Leider ist nicht alles so gut ausgearbeitet. Die beiden Hauptfiguren Patema und Age sind noch soweit ausreichend charakterisiert. Beim eindimensionalen Antagonisten sieht es da schon anders aus. Man gesteht ihm zum Ausfüllen der Figur zwar faschistoide und religiöse Züge zu, das war's dann aber auch. Es braucht wohl einfach jemanden, der gegen das vom Publikum miterlebte Entdecken der Welt vorgeht. Die restlichen Figuren bekommen ebenfalls nicht viel an Innenleben spendiert.
Auch mancher im weiteren Verlauf entdeckte Schauplatz wird erzählerisch nicht erkundet. Nur am Ende mit einem Satz abgetan, hätte eine weitergehende Ausstaffierung der Welt das Gesehene noch eindrucksvoller werden lassen können.
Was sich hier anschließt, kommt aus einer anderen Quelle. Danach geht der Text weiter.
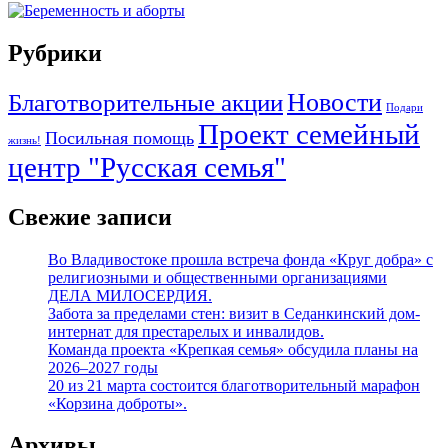
Рубрики
Новости
Благотворительные акции
Подари
Проект семейный
Посильная помощь
жизнь!
центр "Русская семья"
Свежие записи
Во Владивостоке прошла встреча фонда «Круг добра» с
религиозными и общественными организациями
ДЕЛА МИЛОСЕРДИЯ.
Забота за пределами стен: визит в Седанкинский дом-
интернат для престарелых и инвалидов.
Команда проекта «Крепкая семья» обсудила планы на
2026–2027 годы
20 из 21 марта состоится благотворительный марафон
«Корзина доброты».
Архивы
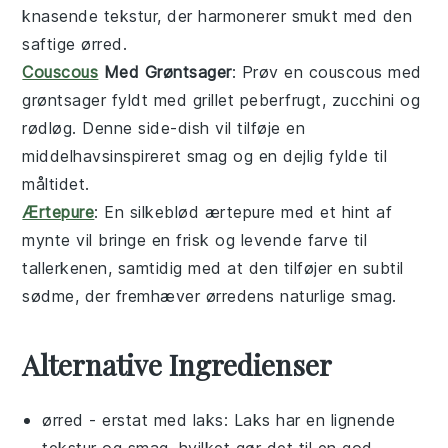
knasende tekstur, der harmonerer smukt med den
saftige
ørred
.
Couscous
Med Grøntsager
: Prøv en
couscous med
grøntsager
fyldt med
grillet peberfrugt
,
zucchini
og
rødløg
. Denne
side-dish
vil tilføje en
middelhavsinspireret smag og en dejlig fylde til
måltidet.
Ærtepure
: En silkeblød
ærtepure
med et hint af
mynte
vil bringe en frisk og levende farve til
tallerkenen, samtidig med at den tilføjer en subtil
sødme, der fremhæver
ørredens
naturlige smag.
Alternative Ingredienser
ørred
- erstat med
laks
: Laks har en lignende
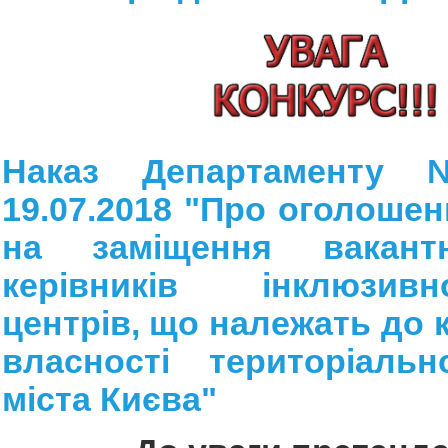
Наказ Департаменту
19.07.2018 "Про оголошен
на заміщення вакант
керівників інклюзивно
центрів, що належать до 
власності територіальн
міста Києва"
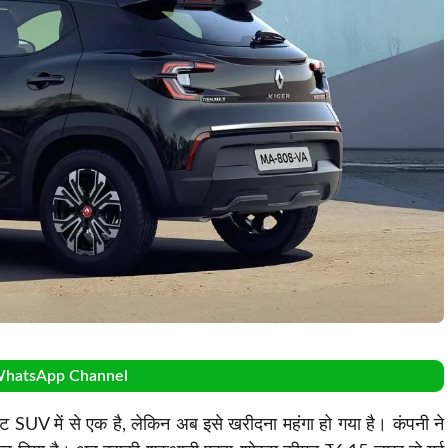
WhatsApp Channel
ट SUV में से एक है, लेकिन अब इसे खरीदना महंगा हो गया है। कंपनी ने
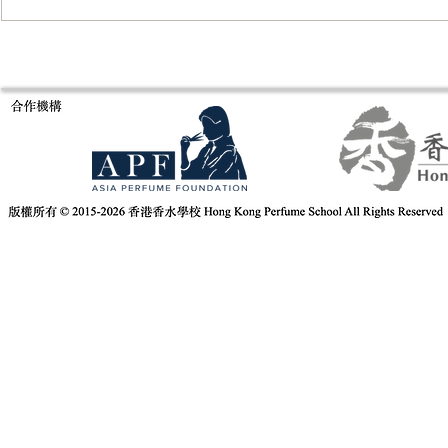
意大利米蘭Es
Fragrance of Asia 亞洲香水展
Optisch ist der von Yasuhiro Yoshiura geschriebene und inszenierte Anime gelungen, bedient sich mitunter Ergänzungen aus dem Rechner, die sich aber gut ins Gesamtbild einfügen. Nur die mitunter betont unruhige Kamera störte ab und an.

Eine grandiose Grundidee, etwas Humor und eine ansprechende Optik, all das hat „Patema Inverted“ auf der Habenseite. Da wäre, bezogen auf die Welt, eine tiefergehende Ausarbeitung wünschenswert gewesen, denn der doch gelungene Anime hinterlässt bei mir eine kleine Leere. Gerne hätte ich mehr über die Hintergründe und die Dinge, die ich gesehen habe, erfahren. So schöpft der Film sein Potential leider nicht aus, bleibt aber aufgrund der Prämisse sehenswert.